Alexandria Digital Research Library

Understanding turbidity currents interacting with complex seafloor topographies: A depth-resolved numerical investigation

Nasr-Azadani, Mohamad Mehdi
Degree Grantor:
University of California, Santa Barbara. Mechanical Engineering
Degree Supervisor:
Eckart Meiburg
Place of Publication:
[Santa Barbara, Calif.]
University of California, Santa Barbara
Creation Date:
Issued Date:
Environmental Sciences and Engineering, Mechanical
Turbulence and mixing dynamics
Turbidity currents
Gravity currents
Numerical simulation
Complex seafloor topography
Sediment transport
Dissertations, Academic and Online resources
Ph.D.--University of California, Santa Barbara, 2013

Turbidity currents-underwater avalanches- constitute a special class of gravity currents which can occur in environments such as lakes, submarine channels, and continental slopes. They represent a large-scale geophysical flow phenomenon that plays an important role within the global sediment cycle as they can transport O(100) km3 amount of sediment into deep-sea regions. In the present investigation, direct numerical simulations of turbidity currents interacting with complex seafloor topographies are carried out to study relevant properties such as front velocity, runout length, deposit profiles, mixing and unmixing of ambient and clear fluid. Towards this aim, first, a highly parallel three-dimensional code called TURBINS is developed and validated against several numerical and experimental results available in the literature.
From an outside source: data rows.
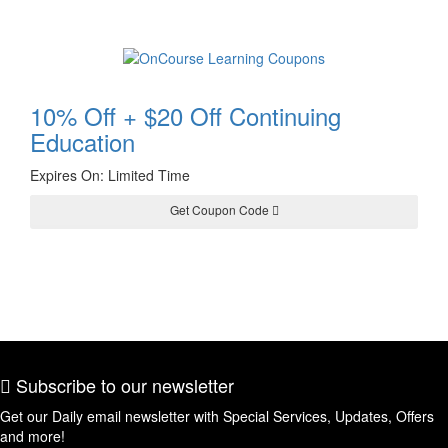
10% Off + $20 Off Continuing
Education
Expires On: Limited Time
Get Coupon Code
HARVEST20
Subscribe to our newsletter
Get our Daily email newsletter with Special Services, Updates, Offers
and more!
Subsequently, to investigate the influence of the seafloor topography on turbidity currents, bi-disperse currents produced by the so-called "lock-exchange" configuration are conducted. The results from three bottom topographies, viz. flow over a tall Gaussian bump (B2), over a shallow bump (B1), and over a flat bottom (FL), demonstrate the strong influence of the bumps on current properties. In all three cases, turbidity currents, initially, traveled with the same velocity. During the later stages, however, we observed a nonmonotonic influence of the bump height on flow properties such as front location and mixing dynamics, i.e. the currents in cases B1 and B2 travel, respectively, faster and slower than the current produced in case FL. Spatio-temporal information such as energy budgets and concentration profiles are employed to explain this nonmonotonic behavior.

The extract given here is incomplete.